Stanley, 34, said being sidelined by injury for the first time in his career was both good and bad. Good because it gave him some downtime to rest his body — a rare luxury in volleyball, where the turnaround between the professional season in Europe and playing for the national team is often measured in hours, not weeks or months.

“It was great to be home,” he says. “I got to do a lot of things with my family. I got engaged … [and] I got to do it at home with all my family around.”

Yet the downtime also led him to second-guess whether he was actually hurting the team by trying to come back too soon.

“My issue was ‘Will I be ready? Should I even be playing?’” he says.

He answered both questions in resounding fashion in the NORCECA tournament at Long Beach State. Next up are the Olympics, where the defending gold medalists will face a 12-nation field led by Brazil, the world’s No. 1 team in the most recent FIVB world rankings. The U.S. is ranked sixth, behind Russia, Italy, Poland and Cuba.

That may be misleading, though, because none of those teams have “the stare.” And after taking five months off to refocus, Stanley’s glare could be even more powerful in London, says teammate Reid Priddy.

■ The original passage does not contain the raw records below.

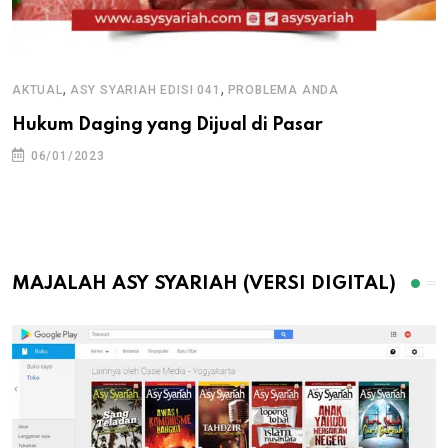
,
,
AKTUAL
ASY SYARIAH EDISI 041
PROBLEMA ANDA
Hukum Daging yang Dijual di Pasar
06/01/2023
MAJALAH ASY SYARIAH (VERSI DIGITAL)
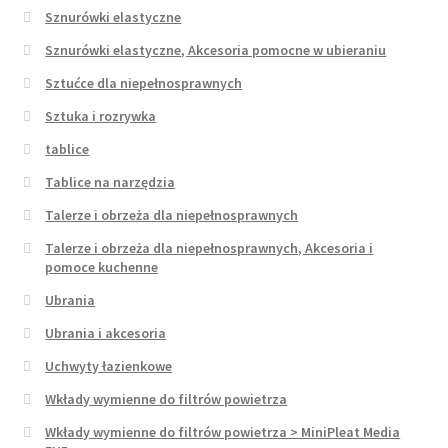
Sznurówki elastyczne
Sznurówki elastyczne, Akcesoria pomocne w ubieraniu
Sztućce dla niepełnosprawnych
Sztuka i rozrywka
tablice
Tablice na narzędzia
Talerze i obrzeża dla niepełnosprawnych
Talerze i obrzeża dla niepełnosprawnych, Akcesoria i
pomoce kuchenne
Ubrania
Ubrania i akcesoria
Uchwyty łazienkowe
Wkłady wymienne do filtrów powietrza
Wkłady wymienne do filtrów powietrza > MiniPleat Media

“Every time you get injured you realize the things that you take for granted. So when you get back on the court you are thankful. It’s always a time for you to just take a step back and kind of get a different perspective,” says Priddy, an outside hitter who preceded Stanley as team captain.

“The best aspect of Clay’s leadership is he wants to do the action first and talk later. More importantly, he’s going to be ready in the big moments. That’s where his leadership really shines.”